The pipeline is using the transcriptomic data to map these to the Recon3D model and extract context specific models from it.
The pipeline expects a resource
directory where all required files as input are stored. These files are the following:
File | Description |
---|---|
TPM_matrix.csv | A matrix file containing with genes/transcripts in rows and samples in columns. This should be some kind of normalized readcounts and should be comparable between genes and between samples. Usually expressed as TPM values. |
META_data.csv | Containing all the meta data relevant for the project. This table should contain as a minimum a column SeqID containing the sample identifier (column names) that have been used in the TPM_matrix.csv . |
models/{model}.xml | The pipeline can handle multiple models at once. Every model where the data should be applied to, should be placed in the resources/models/ subdirectory with the model name as filename. The model name will be used in the pipeline, thus be careful how you call it. |
modelGene2TPM/{model}Genes2TPM.csv | Different models use different namespaces, also in the GPRs. To match the gene/transcript identifiers. The table is expected to have a header (column names do not matter) with the first column corresponding to the gene.ids of the model GPRs and the second column being the gene.ids from the TPM_matrix.csv |
diet/{model}_{dietName}.csv | Due to the same namespace issues, there needs to be a dedicated diet for each model. This should be placed into this subdirectory and with the corresponding model name and a diet name in the file name. |
invalidFastcoreRxns/invalRxns.{diet}.{model}.csv | Is a file you can add to exclude certain reactions from the core set. This is sometimes necessary, as in a very unfortunate constellation of core reactions. In that case fastcore fails, but excluding some reactions can help. If this is not needed add a file which just contains: ,"rxn" and save it with the correct name. This features is deprecated and will be removed in the next iteration of the pipeline. |
After all files have been placed correctly, simply run the snakemake as ususal.

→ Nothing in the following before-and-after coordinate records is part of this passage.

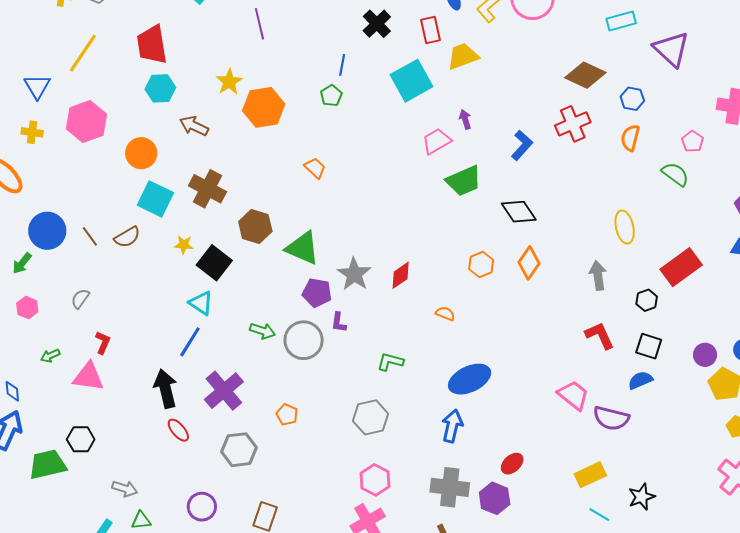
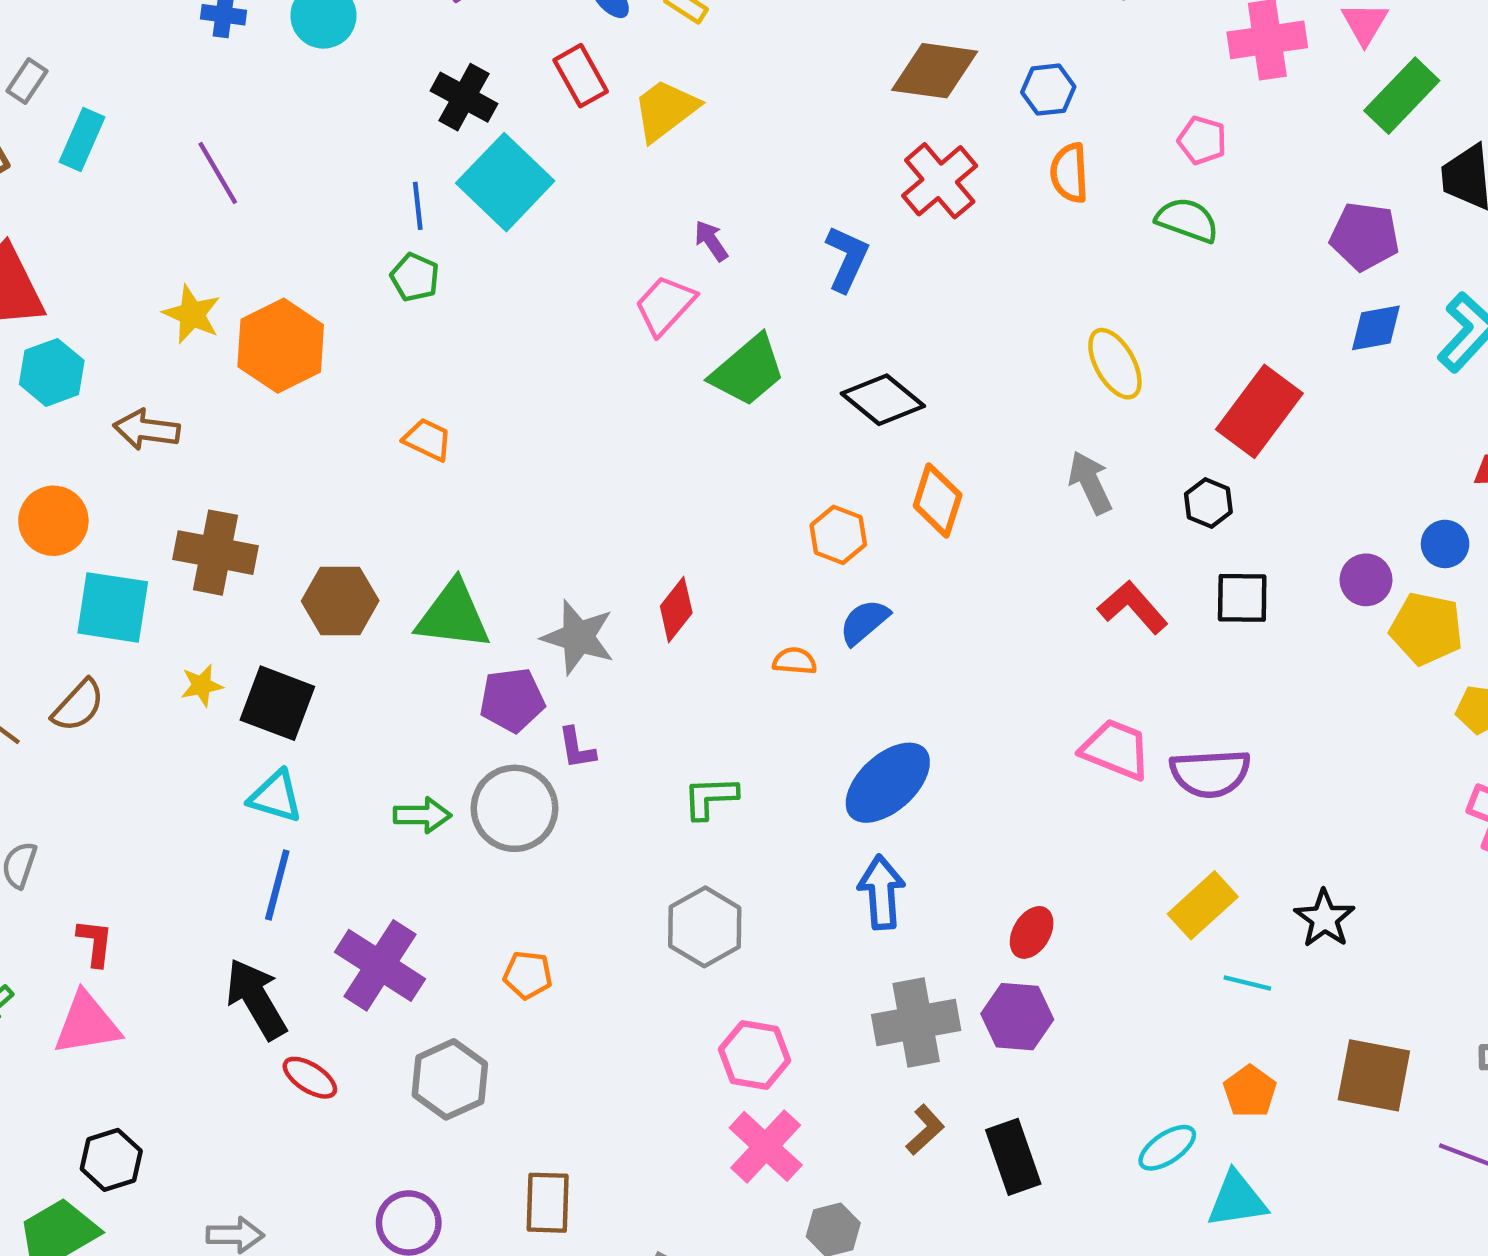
cyan square: (411, 81) -> (505, 182), moved
blue semicircle: (640, 380) -> (864, 622), moved

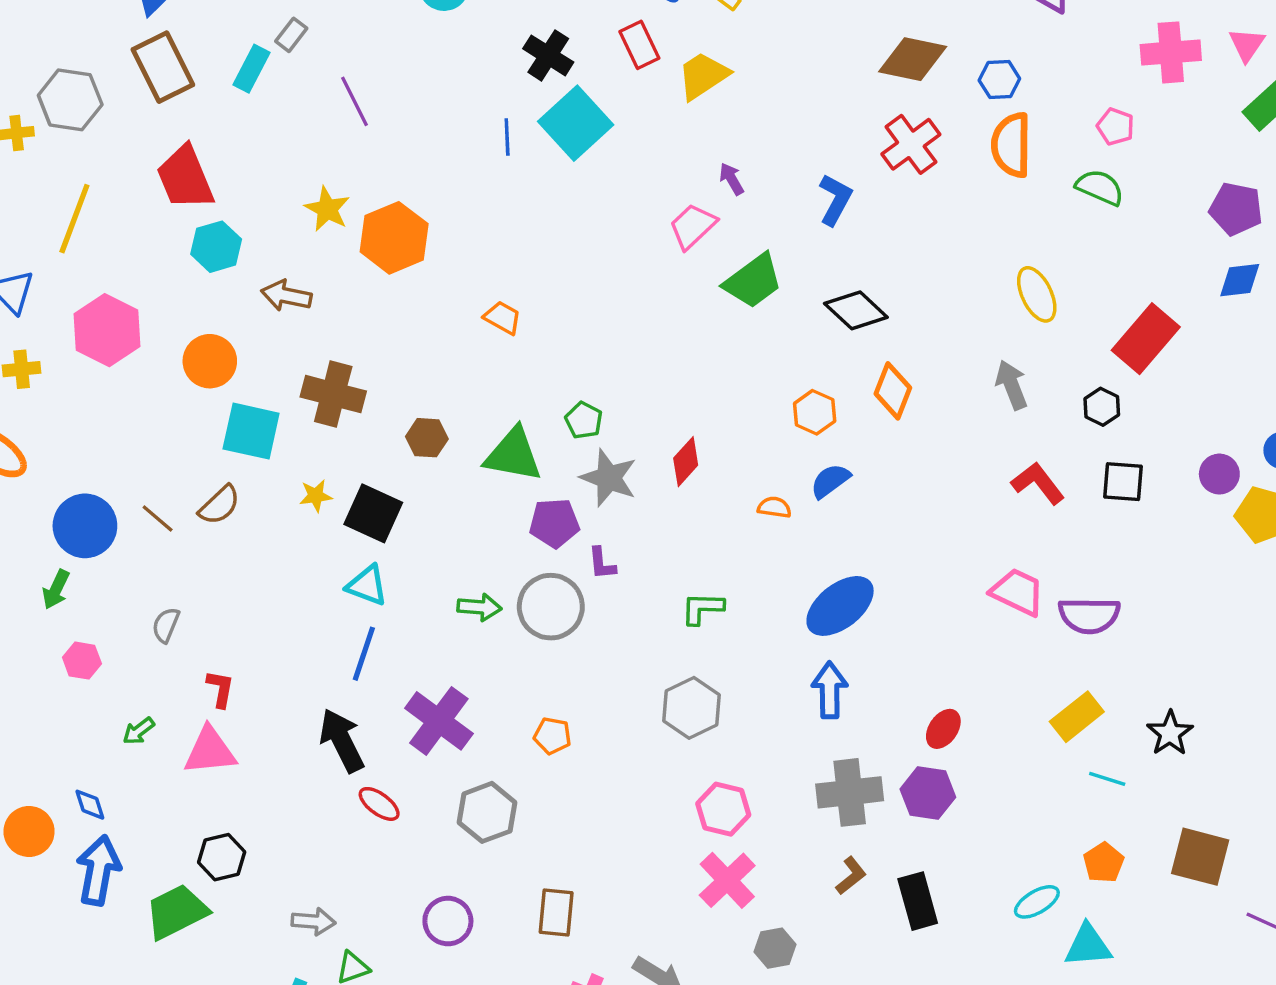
gray rectangle: (27, 81) -> (291, 35), moved
orange semicircle: (1069, 173) -> (1011, 145), size x1.4
green pentagon: (415, 277) -> (584, 420), moved
brown hexagon: (340, 601) -> (427, 438), size x0.7

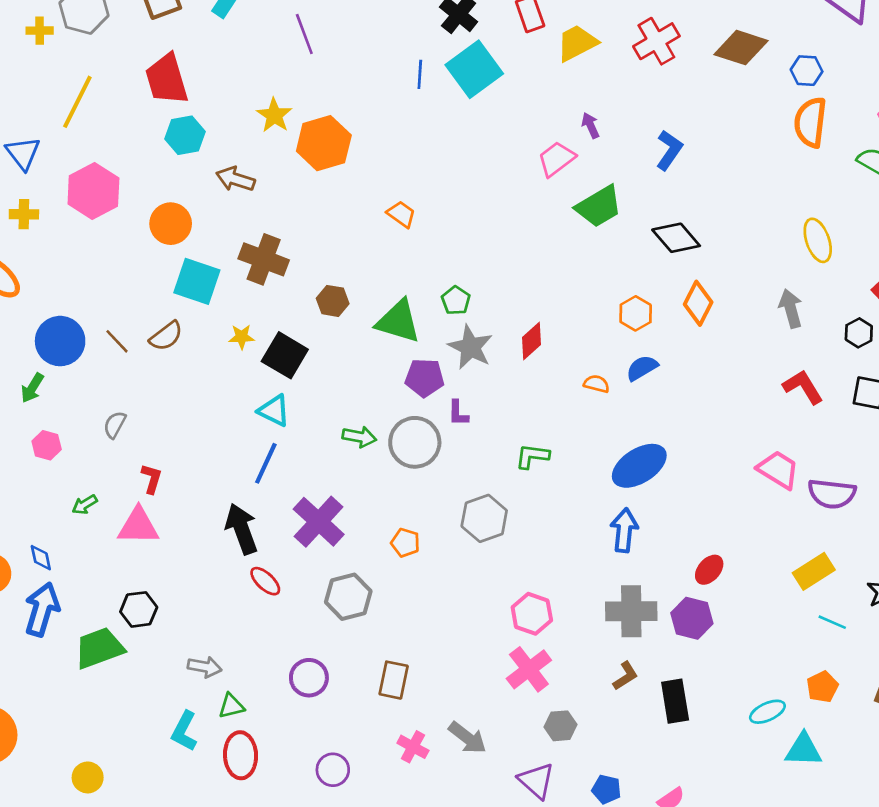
red cross: (911, 144) -> (656, 41), moved
gray hexagon: (691, 708) -> (484, 518), moved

Currently the pipeline runs a thresholding apporoach to define the core reaction which will be fed to fastcore. By default the pipeline applies 9 different thresholds - a mixture of global and local thesholds with different percentiles of the data. + GL - Global lower - all genes lower than that percentile are considered not active (not in core), percentile in comparison to all genes of all samples. - GU - Global upper - all genes higher than that percentile are considered active (in core), percentile in comparison to all genes and all samples - L - Local threshold - all genes, where this gene is higher than the percentile are considered active, percentile in comparison to only the gene in question
To change that behavior or the thresholds change the values in the snakemake file.

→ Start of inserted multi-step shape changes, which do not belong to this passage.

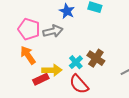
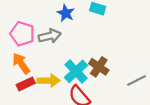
cyan cross: (76, 62) -> (76, 71), size x1.5
red rectangle: (41, 79) -> (26, 84), moved

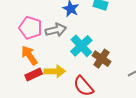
cyan cross: (76, 71) -> (81, 46), moved

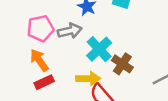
pink pentagon: (30, 28) -> (40, 28), turned -30
yellow arrow: (55, 71) -> (88, 79), moved

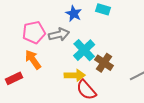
red rectangle: (44, 82) -> (14, 78), moved

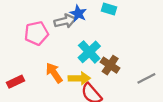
gray arrow: (59, 34) -> (65, 21), moved
orange arrow: (33, 60) -> (54, 73), moved

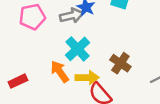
pink pentagon: (36, 33) -> (32, 17), moved
cyan cross: (89, 52) -> (78, 49), moved

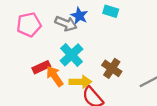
gray arrow: (72, 16) -> (66, 24), turned 35
red rectangle: (18, 81) -> (41, 67), moved

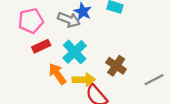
red rectangle: (41, 67) -> (41, 46), moved

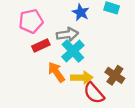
gray arrow: (69, 20) -> (67, 34), moved, turned -30
brown cross: (116, 66) -> (115, 75), moved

The Fastcore implementation was designed to be used with CPLEX, which requires manual installation as it is proprietary software. However, there is an academic license which is free to use if you are working for an academic institution. The registration and the download of CPLEX can be found here. To configure python to work with CPLEX you need to tell python where to find your installation. In the environment requirements file workflow/envs/python.yaml
adjust the PYTHONPATH
variable to the directory of your installation of CPLEX.
If this is not properly configured/installed, fastcore will fall back onto GLPK as the linear solver. This can also work, but it might just fail as well.